#### EXERCISE BRIEF:
Find the line holding "und starre Landesvorgaben verzögert werden." in the entries below. Give it again exactly, along with every line after it up to and including the line holding "unserer Universität Rostock stärken.".

#### DATA FOR ANALYSIS:
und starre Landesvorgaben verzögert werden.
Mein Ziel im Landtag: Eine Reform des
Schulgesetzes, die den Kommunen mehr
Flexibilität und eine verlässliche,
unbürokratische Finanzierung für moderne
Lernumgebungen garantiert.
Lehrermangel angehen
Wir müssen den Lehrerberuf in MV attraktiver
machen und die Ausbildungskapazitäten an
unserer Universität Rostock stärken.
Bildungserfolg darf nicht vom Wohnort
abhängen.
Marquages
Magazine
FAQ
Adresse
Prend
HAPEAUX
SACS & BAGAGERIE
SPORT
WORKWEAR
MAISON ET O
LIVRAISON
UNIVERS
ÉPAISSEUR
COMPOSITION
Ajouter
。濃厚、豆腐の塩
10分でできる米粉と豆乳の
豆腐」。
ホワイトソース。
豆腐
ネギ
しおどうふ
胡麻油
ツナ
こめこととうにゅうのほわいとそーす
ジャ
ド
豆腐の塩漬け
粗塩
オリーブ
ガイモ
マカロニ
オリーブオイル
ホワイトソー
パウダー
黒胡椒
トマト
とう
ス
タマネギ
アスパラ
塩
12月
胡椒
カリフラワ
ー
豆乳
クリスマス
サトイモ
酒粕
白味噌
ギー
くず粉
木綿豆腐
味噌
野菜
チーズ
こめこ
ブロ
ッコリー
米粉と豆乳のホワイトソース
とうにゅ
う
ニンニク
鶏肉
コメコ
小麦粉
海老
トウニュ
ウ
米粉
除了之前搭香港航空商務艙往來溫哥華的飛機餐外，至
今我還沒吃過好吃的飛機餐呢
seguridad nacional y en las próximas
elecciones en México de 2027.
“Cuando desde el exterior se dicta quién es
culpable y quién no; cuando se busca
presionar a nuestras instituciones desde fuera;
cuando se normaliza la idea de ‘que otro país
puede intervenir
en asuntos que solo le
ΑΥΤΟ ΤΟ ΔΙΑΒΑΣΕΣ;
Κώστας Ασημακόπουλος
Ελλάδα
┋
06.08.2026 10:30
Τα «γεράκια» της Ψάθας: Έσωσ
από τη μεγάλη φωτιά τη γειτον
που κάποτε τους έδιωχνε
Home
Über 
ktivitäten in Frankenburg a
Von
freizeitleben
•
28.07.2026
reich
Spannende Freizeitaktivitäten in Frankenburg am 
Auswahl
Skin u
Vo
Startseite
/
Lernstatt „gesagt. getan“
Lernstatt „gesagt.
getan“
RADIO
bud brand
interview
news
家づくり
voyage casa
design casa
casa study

...

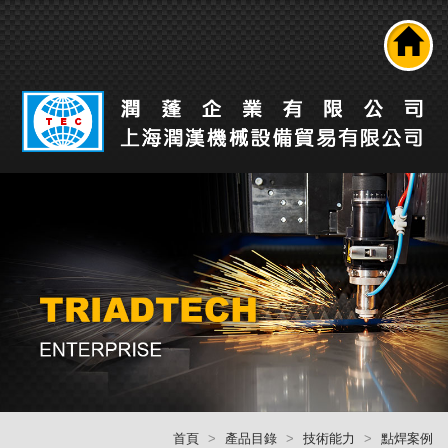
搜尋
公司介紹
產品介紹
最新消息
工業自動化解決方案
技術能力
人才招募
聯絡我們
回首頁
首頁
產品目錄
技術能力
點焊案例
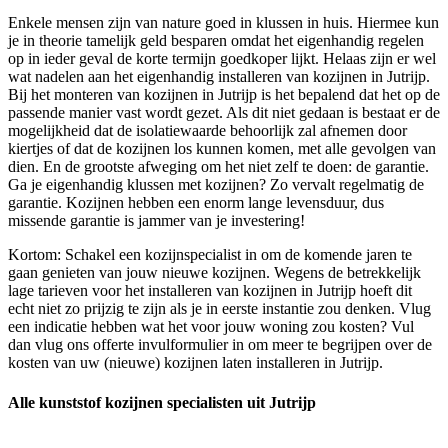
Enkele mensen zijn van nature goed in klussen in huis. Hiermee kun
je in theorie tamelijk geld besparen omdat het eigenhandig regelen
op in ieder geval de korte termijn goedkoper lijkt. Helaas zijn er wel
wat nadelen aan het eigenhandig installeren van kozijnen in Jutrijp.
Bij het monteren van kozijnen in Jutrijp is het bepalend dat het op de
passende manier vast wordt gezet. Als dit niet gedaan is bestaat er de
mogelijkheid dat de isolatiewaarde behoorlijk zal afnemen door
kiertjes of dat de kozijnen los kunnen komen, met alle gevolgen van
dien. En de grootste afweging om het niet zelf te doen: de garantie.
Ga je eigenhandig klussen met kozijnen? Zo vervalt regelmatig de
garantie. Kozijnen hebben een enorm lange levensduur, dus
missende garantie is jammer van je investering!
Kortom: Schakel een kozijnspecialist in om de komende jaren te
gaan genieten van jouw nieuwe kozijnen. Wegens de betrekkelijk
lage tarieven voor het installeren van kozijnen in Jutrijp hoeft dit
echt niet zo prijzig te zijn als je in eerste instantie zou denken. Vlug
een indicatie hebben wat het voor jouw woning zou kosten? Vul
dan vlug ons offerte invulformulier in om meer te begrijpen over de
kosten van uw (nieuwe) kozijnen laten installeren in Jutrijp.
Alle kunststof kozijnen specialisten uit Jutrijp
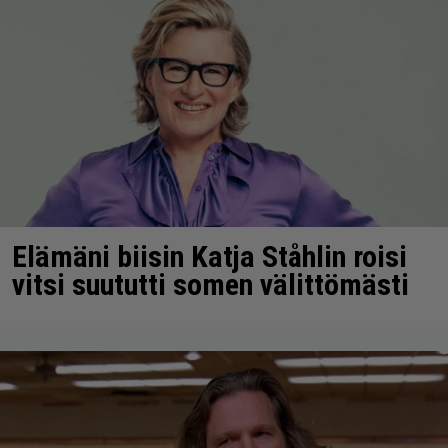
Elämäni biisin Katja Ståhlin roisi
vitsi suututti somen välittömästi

#### WRITTEN ANSWER:
und starre Landesvorgaben verzögert werden.
Mein Ziel im Landtag: Eine Reform des
Schulgesetzes, die den Kommunen mehr
Flexibilität und eine verlässliche,
unbürokratische Finanzierung für moderne
Lernumgebungen garantiert.
Lehrermangel angehen
Wir müssen den Lehrerberuf in MV attraktiver
machen und die Ausbildungskapazitäten an
unserer Universität Rostock stärken.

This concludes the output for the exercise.